- Opening Delimiter -

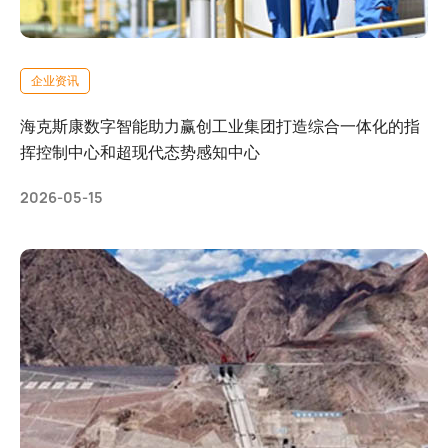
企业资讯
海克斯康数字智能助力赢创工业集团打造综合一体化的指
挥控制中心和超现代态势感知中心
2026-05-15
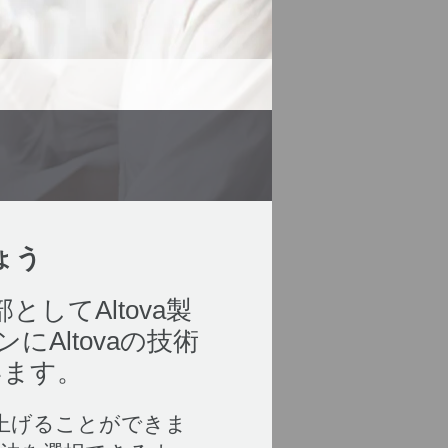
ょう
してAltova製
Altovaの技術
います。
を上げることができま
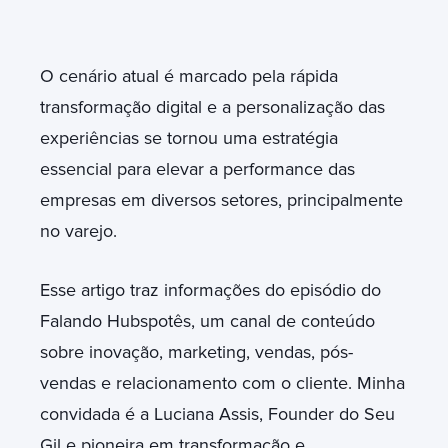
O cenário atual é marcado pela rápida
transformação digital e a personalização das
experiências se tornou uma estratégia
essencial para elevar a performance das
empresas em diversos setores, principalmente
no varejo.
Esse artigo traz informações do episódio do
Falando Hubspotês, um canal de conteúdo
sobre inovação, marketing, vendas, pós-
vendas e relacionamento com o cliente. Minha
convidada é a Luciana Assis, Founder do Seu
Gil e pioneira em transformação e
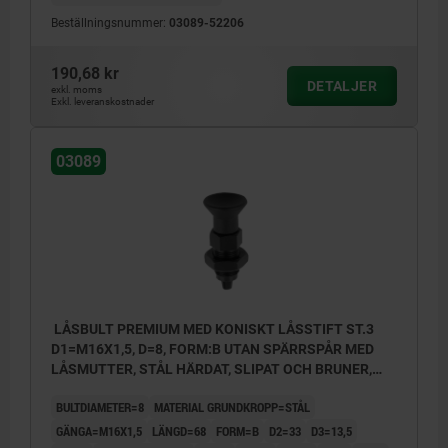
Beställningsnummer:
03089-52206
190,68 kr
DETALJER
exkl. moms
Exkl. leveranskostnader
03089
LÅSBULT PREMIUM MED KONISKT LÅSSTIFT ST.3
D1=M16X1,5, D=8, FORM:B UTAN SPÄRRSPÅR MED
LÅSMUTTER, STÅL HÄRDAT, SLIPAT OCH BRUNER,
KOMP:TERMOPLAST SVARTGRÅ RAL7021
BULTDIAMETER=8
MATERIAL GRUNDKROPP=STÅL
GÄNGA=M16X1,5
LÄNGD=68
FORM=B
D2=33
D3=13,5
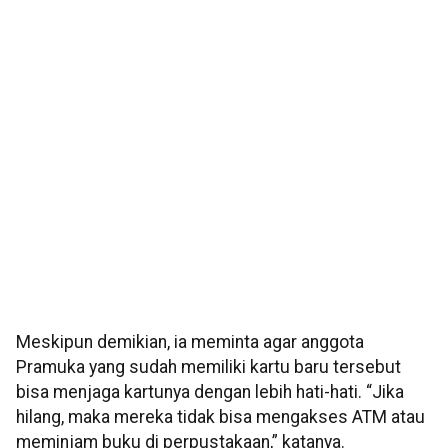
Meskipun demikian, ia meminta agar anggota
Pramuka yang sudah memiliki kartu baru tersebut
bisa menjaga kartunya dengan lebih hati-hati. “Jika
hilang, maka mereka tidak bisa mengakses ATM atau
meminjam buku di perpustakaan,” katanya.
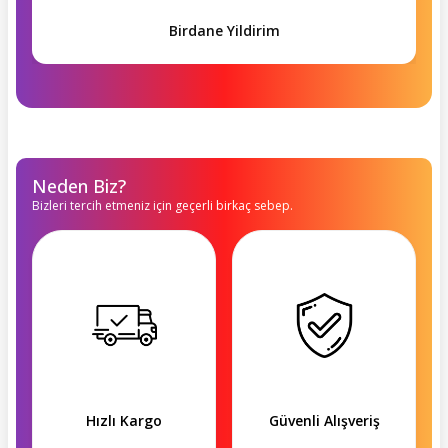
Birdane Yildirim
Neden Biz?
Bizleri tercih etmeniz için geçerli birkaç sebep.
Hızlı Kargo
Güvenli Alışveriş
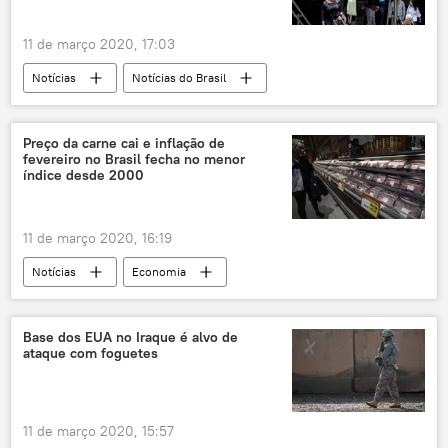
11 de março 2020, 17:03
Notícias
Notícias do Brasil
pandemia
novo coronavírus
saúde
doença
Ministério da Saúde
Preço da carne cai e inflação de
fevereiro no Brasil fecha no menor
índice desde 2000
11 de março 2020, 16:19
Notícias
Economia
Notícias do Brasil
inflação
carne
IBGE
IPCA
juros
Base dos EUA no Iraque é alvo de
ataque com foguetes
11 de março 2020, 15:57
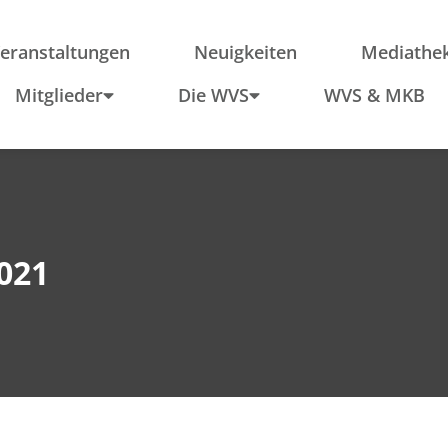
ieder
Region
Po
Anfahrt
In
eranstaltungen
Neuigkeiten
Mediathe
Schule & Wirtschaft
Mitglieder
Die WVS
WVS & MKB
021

- Closing Delimiter -
- Opening Delimiter -

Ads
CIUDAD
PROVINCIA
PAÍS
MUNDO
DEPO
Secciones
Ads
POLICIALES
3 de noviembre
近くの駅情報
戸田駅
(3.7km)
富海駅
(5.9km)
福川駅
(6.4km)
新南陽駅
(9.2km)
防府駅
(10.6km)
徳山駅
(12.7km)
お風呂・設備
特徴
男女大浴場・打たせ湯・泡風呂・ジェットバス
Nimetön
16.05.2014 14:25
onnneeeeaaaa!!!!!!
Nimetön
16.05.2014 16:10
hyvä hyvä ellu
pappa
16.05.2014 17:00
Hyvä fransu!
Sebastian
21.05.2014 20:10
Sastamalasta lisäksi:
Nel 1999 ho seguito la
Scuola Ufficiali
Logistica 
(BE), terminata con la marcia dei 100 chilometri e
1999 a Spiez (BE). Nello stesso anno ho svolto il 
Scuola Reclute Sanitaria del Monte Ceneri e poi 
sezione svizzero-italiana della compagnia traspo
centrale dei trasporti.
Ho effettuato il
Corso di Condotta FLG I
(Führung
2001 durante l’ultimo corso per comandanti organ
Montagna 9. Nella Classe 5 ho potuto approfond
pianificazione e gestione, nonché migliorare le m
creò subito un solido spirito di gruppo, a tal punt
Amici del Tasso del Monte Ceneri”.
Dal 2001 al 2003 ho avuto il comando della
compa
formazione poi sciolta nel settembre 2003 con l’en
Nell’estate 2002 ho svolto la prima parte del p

- Closing Delimiter -
- Opening Delimiter -

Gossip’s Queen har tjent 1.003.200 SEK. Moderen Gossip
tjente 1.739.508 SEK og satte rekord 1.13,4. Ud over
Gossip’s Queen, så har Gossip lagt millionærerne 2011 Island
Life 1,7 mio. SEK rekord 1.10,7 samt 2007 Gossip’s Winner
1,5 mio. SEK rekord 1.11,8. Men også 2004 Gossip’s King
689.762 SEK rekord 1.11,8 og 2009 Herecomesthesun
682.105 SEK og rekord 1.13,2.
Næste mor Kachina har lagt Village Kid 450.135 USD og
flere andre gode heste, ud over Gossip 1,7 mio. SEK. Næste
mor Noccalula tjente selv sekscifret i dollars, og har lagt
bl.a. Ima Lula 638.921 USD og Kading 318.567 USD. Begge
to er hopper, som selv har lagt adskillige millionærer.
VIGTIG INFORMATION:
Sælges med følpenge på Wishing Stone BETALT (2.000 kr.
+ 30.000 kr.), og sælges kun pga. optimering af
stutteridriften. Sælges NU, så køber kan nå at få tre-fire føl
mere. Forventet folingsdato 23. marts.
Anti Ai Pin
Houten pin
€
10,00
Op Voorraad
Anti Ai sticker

- Closing Delimiter -

> **WHAT IS BEING ASKED**: What is the number of lines in the records that hold "bisa"? Give the number by itself.

> **RESULT OF THE TASK**: 2